3. Side-effect free imports and construction. You should be able to load all the code files and construct an instance of every class in your app without a network connection spawning. This is harder than it sounds and without it you run into all sorts of trouble with the rest.
3. Zero mocks and shared global state. By mocks, I mean mocking frameworks which override functions on existing types or global. These effectively are injecting lies into the type checker.
Should put to tsgo which has dramatically lowered our type checking latency. As the tok/sec of models keeps going up, all the time is going to get bottlenecked on tool calls (read: type checking and tests).
With this approach we now have near 100% coverage with a test suite that runs in under 1,000ms.
A TypeScript test suite that offers 100% coverage of "hundreds of thousands" of lines of code in under 1 second doesn't pass the sniff test.
We're at 100k LOC between the tests and code so far, running in about 500-600ms. We have a few CPU intensive tests (e.g. cryptography) which I recently moved over to the integration test suite.
With no contention for shared resources and no async/IO, it just function calls running on Bun (JavaScriptCore) which measures function calling latency in nanoseconds. I haven't measured this myself, but the internet seems to suggest JavaScriptCore function calls can run in 2 to 5 nanoseconds.
On a computer with 10 cores, fully concurrent, that would imply 10 billion nanoseconds of CPU time in one wall clock second. At 5 nanoseconds per function call, that would imply a theoretical maximum of 2 billion function calls per second.
Real world is not going to be anywhere close to that performance, but where is the time going otherwise?
Hey now he said 1,000ms, not 1 second
I‘m on the same page as you, I‘m investing into DX and test coverage and quality tooling like crazy.

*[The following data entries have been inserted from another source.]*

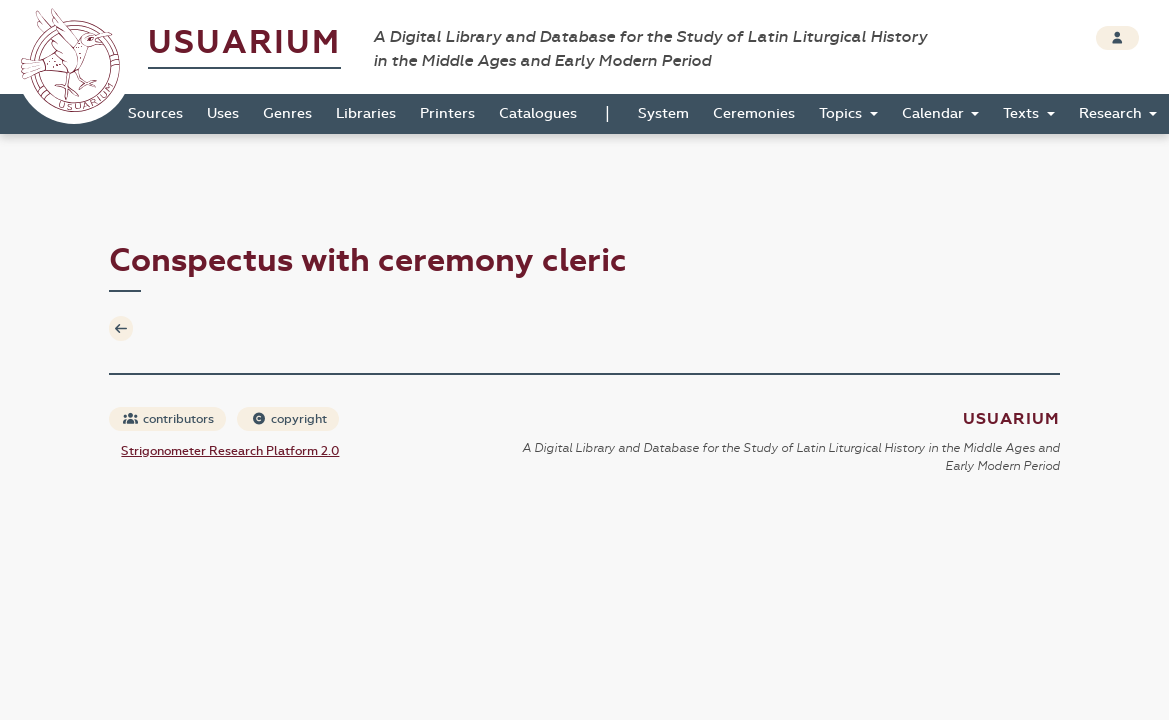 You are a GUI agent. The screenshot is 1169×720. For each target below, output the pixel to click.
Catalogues (538, 113)
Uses (223, 113)
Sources (155, 113)
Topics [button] (842, 113)
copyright (289, 419)
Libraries (366, 113)
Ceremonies (754, 113)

But the weird thing is: those things have always been important to me.
And it has always been a good idea to invest in those, for my team and me.
Why am doing this 200% now?
If you're like me you're doing it to establish a greater level of trust in generated code. It feels easier to draw out the hard guard-rails and have something fill out the middle -- giving both you, and the models, a reference point or contract as to what's "correct"
Answering myself: maybe I feel much more urgency and motivation for this in the age of AI because the effects can be felt so much more acute and immediately.
Because a) the benefits are bigger, and b) the effort is smaller. When something gets cheaper and more valuable, do more of it.
For me it's because coworkers are pumping out horrible slop faster than ever before.